“Uganda’s government has suspended all school trips in the wake of Thursday evening’s bus crash that killed at least 20 pupils and one adult who were taking part in an educational tour,” reports the BBC. (Uganda is an east African nation with 53 million people who eat lots of bananas. Ugandans eat two pounds of bananas per person every day, making them the biggest banana eaters on Earth. Uganda produces more bananas than any country except India). The BBC notes that
Dozens of others, including staff, were injured in the accident in eastern Uganda…The bus had a mechanical fault before the driver lost control on Chekwatit Hill, a stretch of road that has been the site of several serious crashes….
Uganda records thousands of road deaths a year but this incident is one of the country’s deadliest involving children in recent times.
“As an immediate precautionary measure, we must do something about the safety of our children,” Education Minister John Chrysostom Muyingo said, announcing the temporary ban. “The nation has suffered a great loss.”
Traffic police spokesman Michael Kananura described what had happened on Thursday.
“The driver reportedly lost control of the vehicle, which veered off the road, struck a large stone along the roadside, and overturned,” he said.
The bus, carrying pupils from King David Junior School in Ndejje, crashed at about 8 PM local time at Chekwatit village.
16 people have died of starvation in Uganda’s impoverished northeast due to drought. But Uganda’s central coffee-growing region is defying drought thanks to improving agricultural techniques. Uganda is one of Africa’s biggest coffee exporters.
Kenyan farmers are using artificial intelligence tools to produce much more food.

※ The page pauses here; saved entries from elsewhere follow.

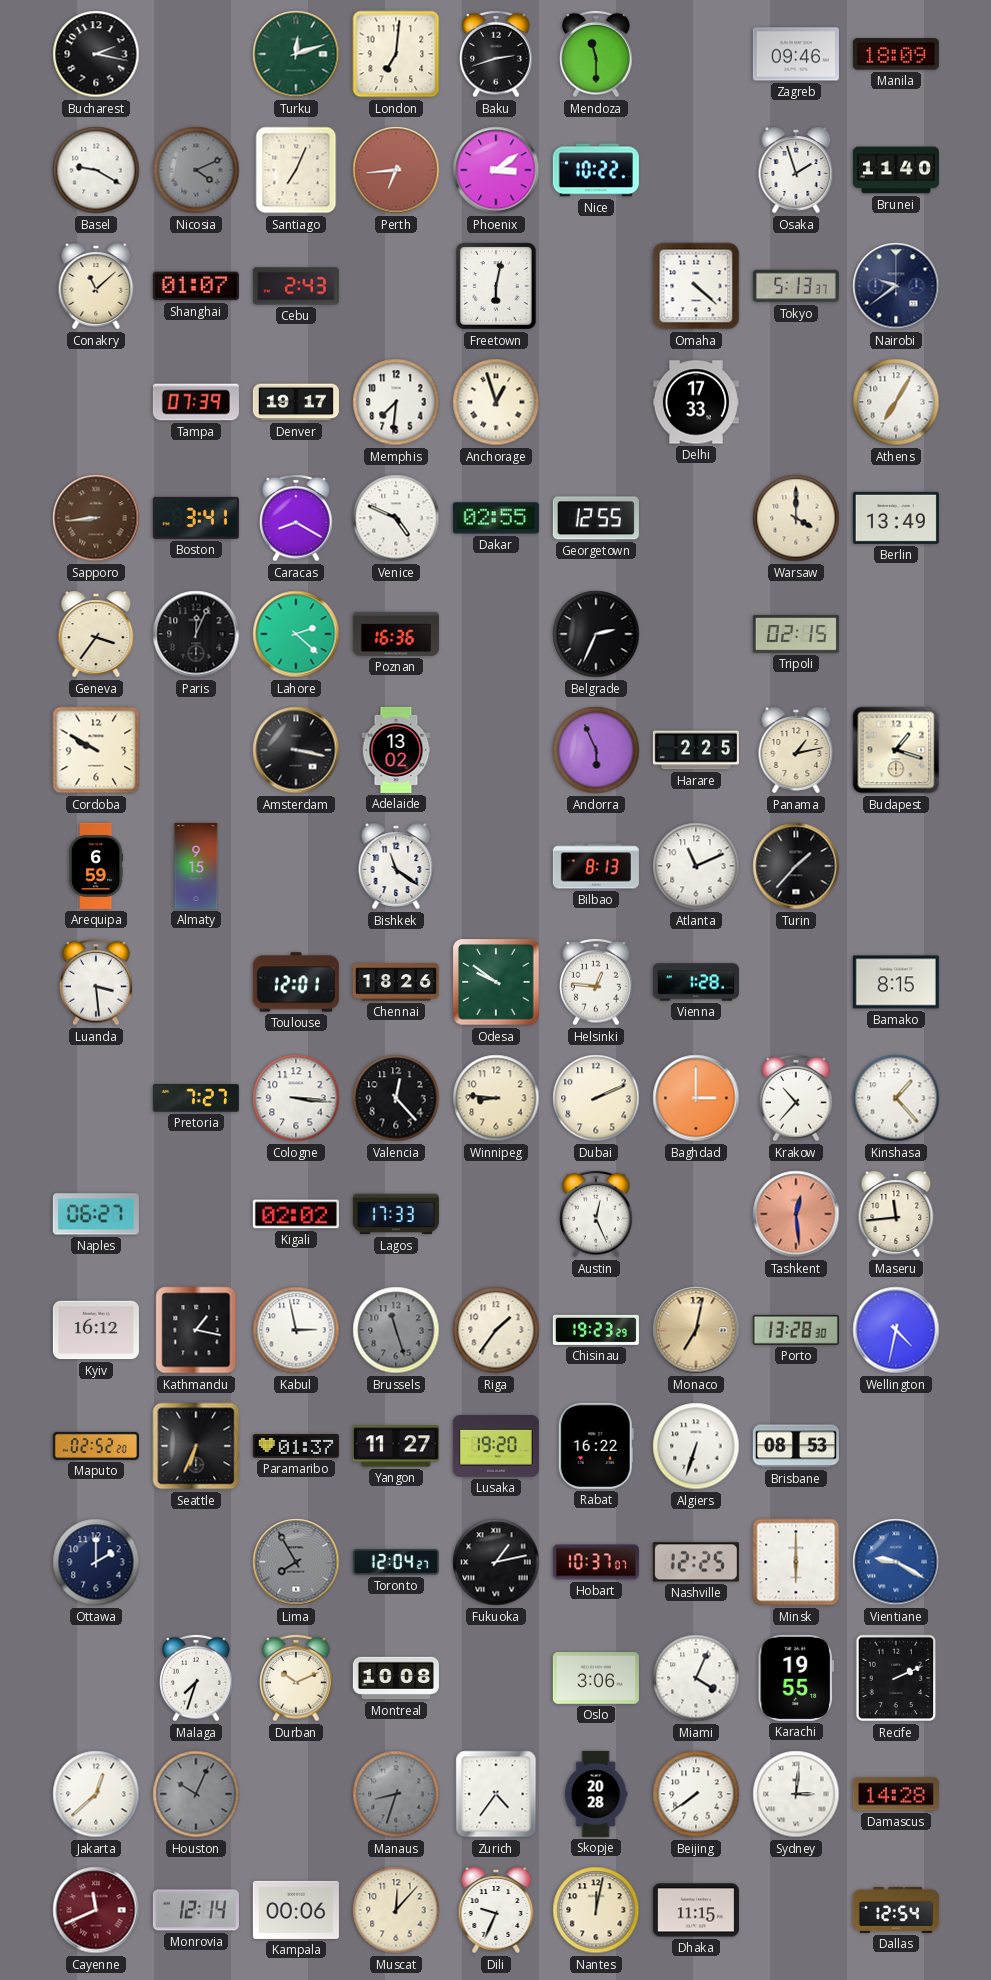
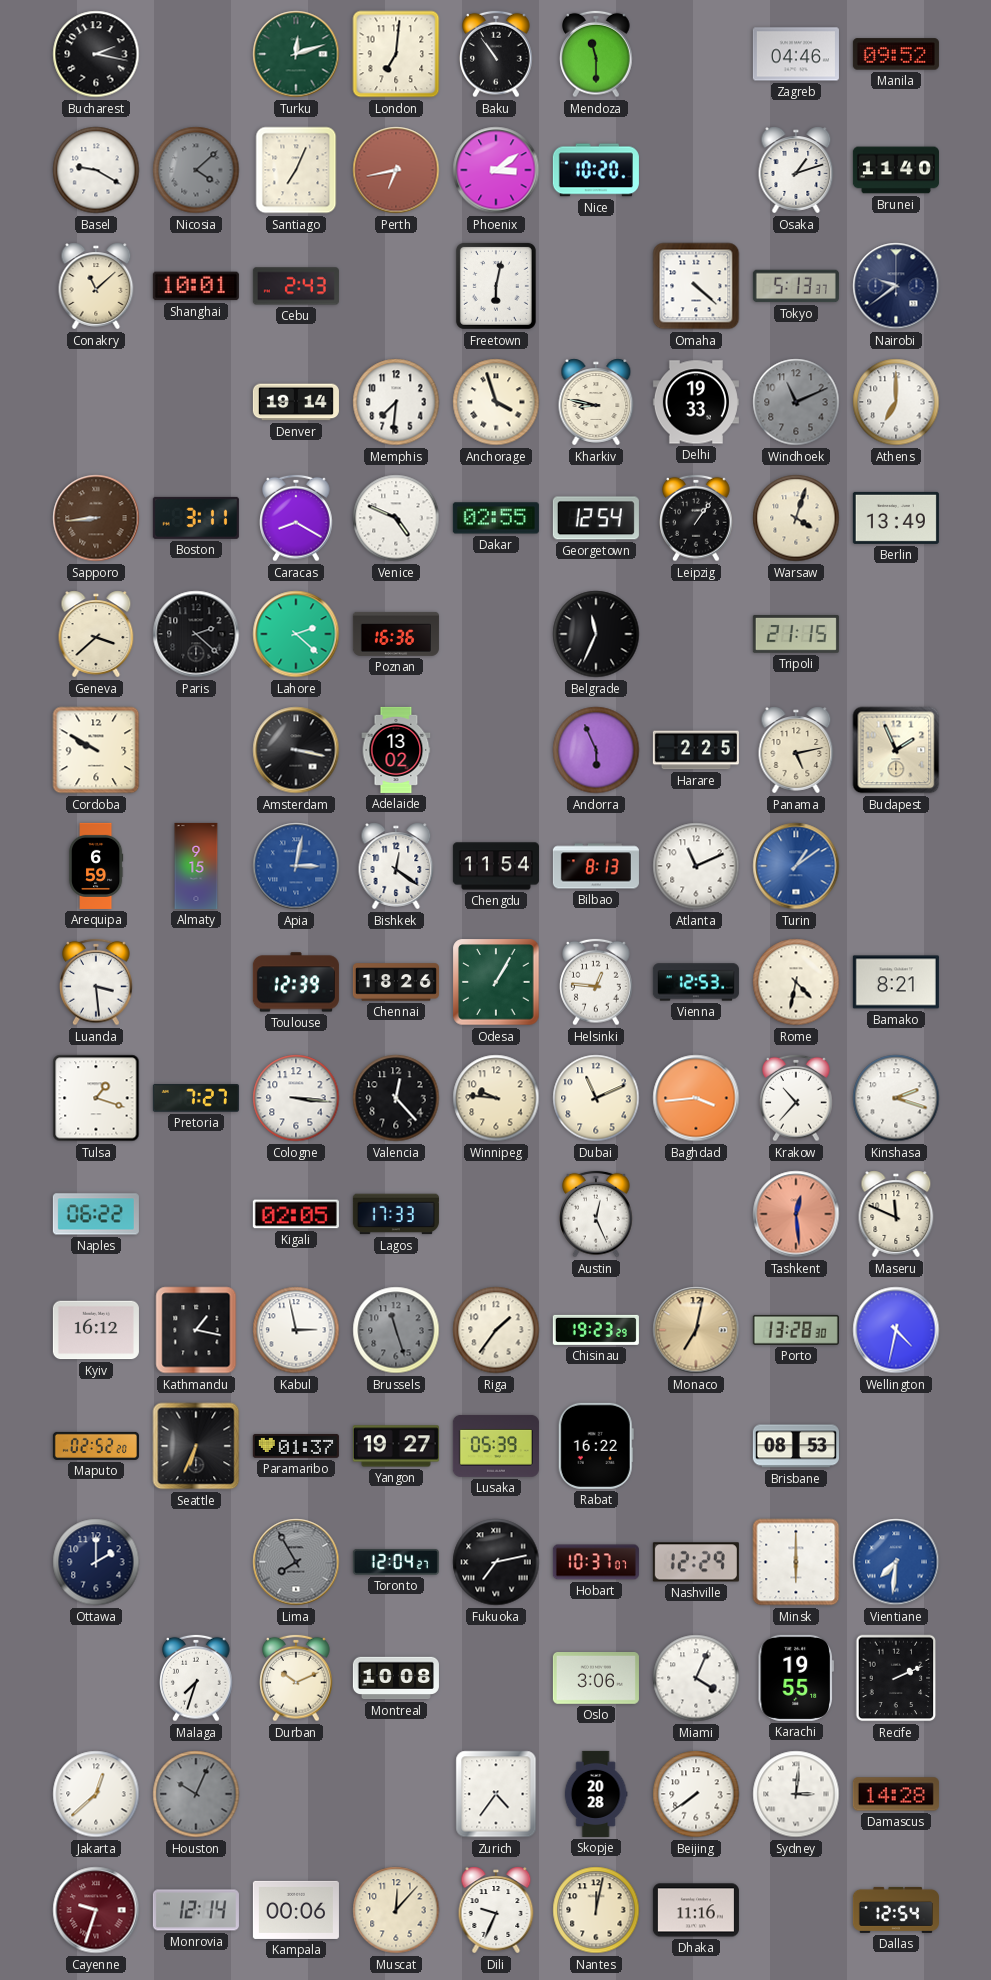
Baku: 2:42 -> 10:54
Zagreb: 09:46 -> 04:46
Manila: 18:09 -> 09:52
Nicosia: 4:11 -> 4:08
Perth: 6:44 -> 6:43
Nice: 10:22 -> 10:20
Osaka: 1:57 -> 1:12
Shanghai: 01:07 -> 10:01
Tampa: 07:39 -> none
Denver: 19:17 -> 19:14
Anchorage: 12:57 -> 3:57
Kharkiv: none -> 8:47
Delhi: 17:33 -> 19:33
Windhoek: none -> 11:11
Athens: 7:05 -> 7:00
Boston: 3:41 -> 3:11
Georgetown: 12:55 -> 12:54
Leipzig: none -> 1:06
Warsaw: 4:00 -> 4:03
Geneva: 3:36 -> 3:38
Paris: 12:04 -> 2:22
Belgrade: 2:34 -> 11:34
Tripoli: 02:15 -> 21:15
Panama: 1:13 -> 5:13
Budapest: 1:18 -> 1:56
Apia: none -> 3:02
Bishkek: 11:21 -> 12:21
Chengdu: none -> 11:54
Turin: 1:37 -> 1:09
Turin dial: black -> blue
Toulouse: 12:01 -> 12:39
Odesa: 9:51 -> 1:05
Vienna: 1:28 -> 12:53
Rome: none -> 4:32
Bamako: 8:15 -> 8:21
Tulsa: none -> 1:18
Winnipeg: 8:46 -> 9:46
Dubai: 2:11 -> 11:11
Baghdad: 3:00 -> 3:44
Kinshasa: 1:23 -> 2:18
Naples: 06:27 -> 06:22
Kigali: 02:02 -> 02:05
Maseru: 11:44 -> 11:49
Yangon: 11:27 -> 19:27
Lusaka: 19:20 -> 05:39
Algiers: 6:33 -> none
Fukuoka: 1:13 -> 7:13
Nashville: 12:25 -> 12:29
Vientiane: 9:20 -> 7:31
Manaus: 8:33 -> none
Cayenne: 11:41 -> 9:33
Dhaka: 11:15 -> 11:16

The impoverished African nation of Zambia has used artificial intelligence to find new mineral wealth.
In other good news. Niger recently became the first nation in Africa to eliminate river blindness, a disease spread by flies that breed near rivers. Those flies carry long thin parasitic worms that burrow in a victim’s skin. And the African nation of Guinea recently eradicated sleeping sickness, a parasitic disease carried by the tsetse fly that causes irreversible brain damage, aggressiveness, psychosis, and then death, if left untreated.